Tune dragonfly to Remove Old Entries & Use Longtext to fit larger warming jobs #4145

e-ngo · 2025-06-19T19:08:21Z

use longtext to fit larger clusters
fix scheduler and seed-client register logic

Description

This change updates the manager peer & scheduler registration logic to use more stable fields, ie. host names as opposed to IPs which can change when a pod is rescheduled.

Also use longtext instead of just text so that warming jobs don't fail in large clusters.

Related Issue

Maybe dragonflyoss/client#1116

Motivation and Context

Pod IPs will change. Pods will be rescheduled to other nodes, etc. When manager returns list of schedulers, it grabs the list in order. Thus it will ALWAYS return a stale scheduler / seed client address. The scheduler/seed reregistration SHOULD over rid the OLD entries.

Additionally jobs may be larger in pieces. This won't fit in text.

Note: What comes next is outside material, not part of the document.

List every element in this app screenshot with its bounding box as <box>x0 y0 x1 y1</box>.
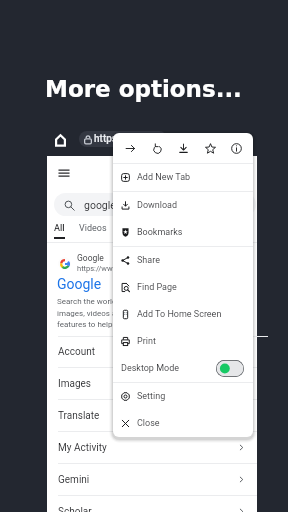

Fit it in longtext instead.

Screenshots (if appropriate)

Types of changes

[ x] Bug fix (non-breaking change which fixes an issue)
New feature (non-breaking change which adds functionality)
Breaking change (fix or feature that would cause existing functionality to change)
Documentation Update (if none of the other choices apply)

Checklist

My change requires a change to the documentation.
I have updated the documentation accordingly.
I have read the CONTRIBUTING document.
I have added tests to cover my changes.

* use longtext to fit larger clusters * fix scheduler and seed-client register logic

codecov · 2025-06-20T02:41:08Z

Codecov Report

Attention: Patch coverage is 0% with 2 lines in your changes missing coverage. Please review.

Project coverage is 32.96%. Comparing base (ef9c9ef) to head (c5a3edb).
Report is 26 commits behind head on main.

Files with missing lines	Patch %	Lines
manager/models/models.go	0.00%	2 Missing ⚠️

Additional details and impacted files

@@           Coverage Diff           @@
##             main    #4145   +/-   ##
=======================================
  Coverage   32.96%   32.96%           
=======================================
  Files         346      346           
  Lines       40922    40918    -4     
=======================================
  Hits        13490    13490           
+ Misses      26538    26534    -4     
  Partials      894      894

Flag	Coverage Δ
unittests	`32.96% <0.00%> (+<0.01%)`	⬆️

Flags with carried forward coverage won't be shown. Click here to find out more.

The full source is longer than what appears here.